Vaccine uptake expert Margie Danchin said the change allowed all adults the choice of getting vaccinated after carefully weighing up the risks and benefits.
“What the government is doing is making AstraZeneca available for those people who are prepared to take the risk and want to protect themselves against COVID,” said Associate Professor Danchin, who is a non-voting member of ATAGI.
ATAGI remained locked in meetings on Tuesday and Associate Professor Danchin said its advice could be overturned if there was a significant coronavirus outbreak.
“If we do suddenly see a rapid increase in the number and severity of COVID cases then the advice from ATAGI could change, but at the moment, this is really just opening up choice for people in the community who are not protected and want to have access to a vaccine,” she said.
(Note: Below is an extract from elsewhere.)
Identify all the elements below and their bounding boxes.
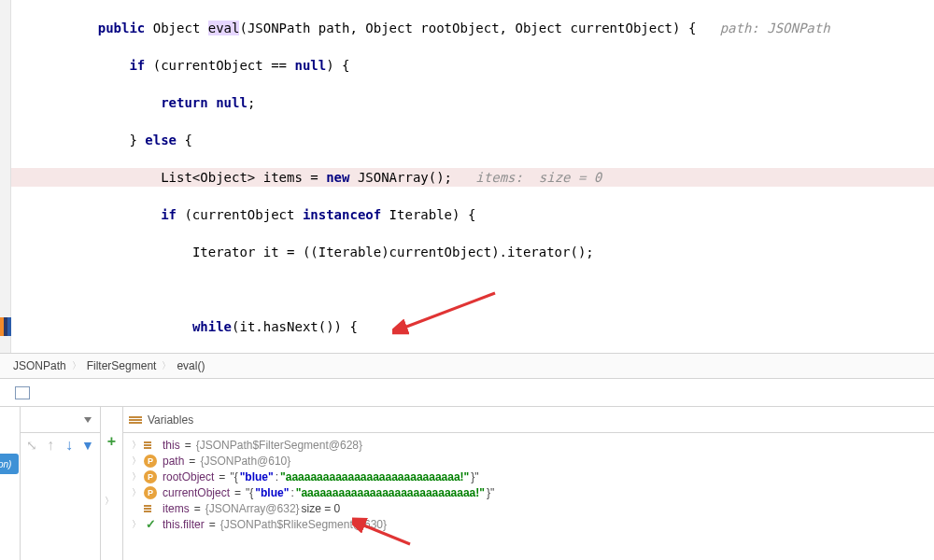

Victorian GP advocate Dr Bernard Shiu said doctors across the country had been surprised by the Prime Minister’s evening announcement, which had confused advice only recently given by ATAGI.
“We are in a very interesting situation. Are we listening to the Prime Minister [for] the legal guidelines of what we are capable of, or should we listen to the TGA [Therapeutic Goods Administration] and ATAGI as our clinical fallback system?” he said.
By Tuesday morning he said he had already conducted two phone consults with teachers in their 40s who were interested in getting the AstraZeneca vaccine.
“And I strongly advised them that yes any vaccine is better than no vaccines, and they are both safe to have AstraZeneca. They are both booking in next Friday.”
Victorian Health Minister Martin Foley also appeared surprised by the news and told reporters it was not a decision of national cabinet, despite the Prime Minister and all state and territory premiers and chief ministers meeting last night.
He said the Victorian government was yet to receive any formal guidance from the federal government and there were still details being confirmed before the vaccine rollout could expand.
While applauding the Prime Minister for introducing the vaccine indemnity scheme, Dr Kidd said that young people who wished to have the AstraZeneca vaccine would not necessarily be able to get it immediately, as GPs were still working through those eligible under phase 1b of the rollout.
”But having said that, anyone who puts up their hand and identifies that they might be at some increased risk will I’m sure be considered by their doctors,” Dr Kidd said.
“And while there is ongoing good supply of AstraZeneca… it may well be for people now who would appear to have been at relatively lower risk will be able to access it a lot sooner than they would have thought.”
Melbourne GP Todd Cameron said he would need more information before he would be prepared to dispense the AstraZeneca vaccine to younger Australians, as he was yet to see any official change of the guidance provided to GPs.
“As recently as two weeks ago [the advice] was it’s not safe to use in the under 60s,” he said. “Why the complete change of tack? It’s important to articulate.”
GPs will be able to claim for vaccine consultations for under 50s by the end of the week.
“We will be extending our Medicare item for over 50s to have vaccine consultation to the under 50s and I think this will be important and that will be developed over the coming days,” Mr Hunt said.
“Significantly, we will update the eligibility checker and provide additional advice to all GPs during the course of the next 24 hours.”